*** Source data ***

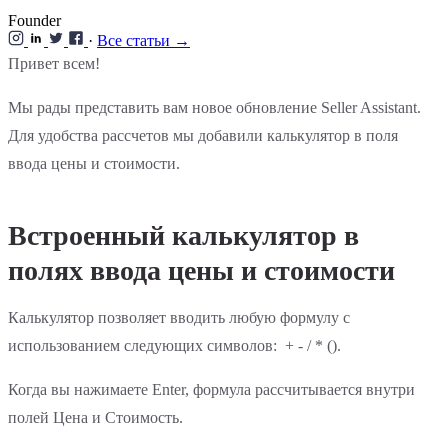
Founder
·
Все статьи →
Привет всем!
Мы рады представить вам новое обновление Seller Assistant.
Для удобства рассчетов мы добавили калькулятор в поля
ввода цены и стоимости.
Встроенный калькулятор в
полях ввода цены и стоимости
Калькулятор позволяет вводить любую формулу с
использованием следующих символов: + - / * ().
Когда вы нажимаете Enter, формула рассчитывается внутри
полей Цена и Стоимость.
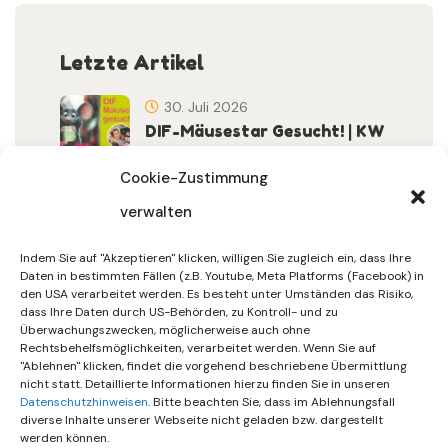
Letzte Artikel
30. Juli 2026
DIF-Mäusestar Gesucht! | KW
32/2026
Cookie-Zustimmung
verwalten
30. Juli 2026
DIF Wünscht Schöne
Indem Sie auf "Akzeptieren" klicken, willigen Sie zugleich ein, dass Ihre
Sommerferien | KW 31/…
Daten in bestimmten Fällen (z.B. Youtube, Meta Platforms (Facebook) in
den USA verarbeitet werden. Es besteht unter Umständen das Risiko,
dass Ihre Daten durch US-Behörden, zu Kontroll- und zu
15. Juli 2026
Überwachungszwecken, möglicherweise auch ohne
Gemeinsames Friedensgebet
Rechtsbehelfsmöglichkeiten, verarbeitet werden. Wenn Sie auf
"Ablehnen" klicken, findet die vorgehend beschriebene Übermittlung
Setzt Zeichen …
nicht statt. Detaillierte Informationen hierzu finden Sie in unseren
Datenschutzhinweisen
. Bitte beachten Sie, dass im Ablehnungsfall
diverse Inhalte unserer Webseite nicht geladen bzw. dargestellt
werden können.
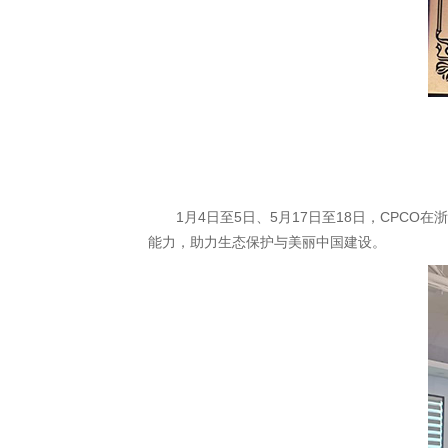
1月4日至5日、5月17日至18日，CPCO在
能力，助力生态保护与美丽中国建设。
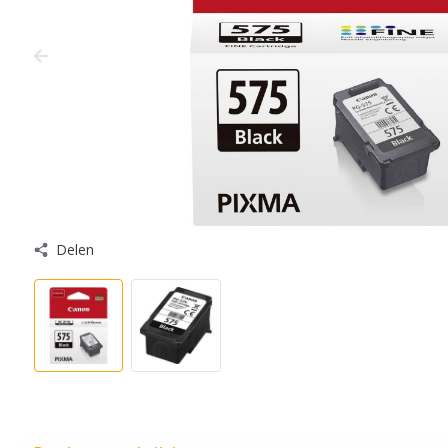
Delen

***

> [Problem to solve]: In transcribing the lines above, omit the images and keep all else exact.

> [Exercise output]:
Founder
·
Все статьи →
Привет всем!
Мы рады представить вам новое обновление Seller Assistant.
Для удобства рассчетов мы добавили калькулятор в поля
ввода цены и стоимости.
Встроенный калькулятор в
полях ввода цены и стоимости
Калькулятор позволяет вводить любую формулу с
использованием следующих символов: + - / * ().
Когда вы нажимаете Enter, формула рассчитывается внутри
полей Цена и Стоимость.
Letzte Artikel
30. Juli 2026
DIF-Mäusestar Gesucht! | KW
32/2026
Cookie-Zustimmung
verwalten
30. Juli 2026
DIF Wünscht Schöne
Indem Sie auf "Akzeptieren" klicken, willigen Sie zugleich ein, dass Ihre
Sommerferien | KW 31/…
Daten in bestimmten Fällen (z.B. Youtube, Meta Platforms (Facebook) in
den USA verarbeitet werden. Es besteht unter Umständen das Risiko,
dass Ihre Daten durch US-Behörden, zu Kontroll- und zu
15. Juli 2026
Überwachungszwecken, möglicherweise auch ohne
Gemeinsames Friedensgebet
Rechtsbehelfsmöglichkeiten, verarbeitet werden. Wenn Sie auf
"Ablehnen" klicken, findet die vorgehend beschriebene Übermittlung
Setzt Zeichen …
nicht statt. Detaillierte Informationen hierzu finden Sie in unseren
Datenschutzhinweisen
. Bitte beachten Sie, dass im Ablehnungsfall
diverse Inhalte unserer Webseite nicht geladen bzw. dargestellt
werden können.
1月4日至5日、5月17日至18日，CPCO在
能力，助力生态保护与美丽中国建设。
Delen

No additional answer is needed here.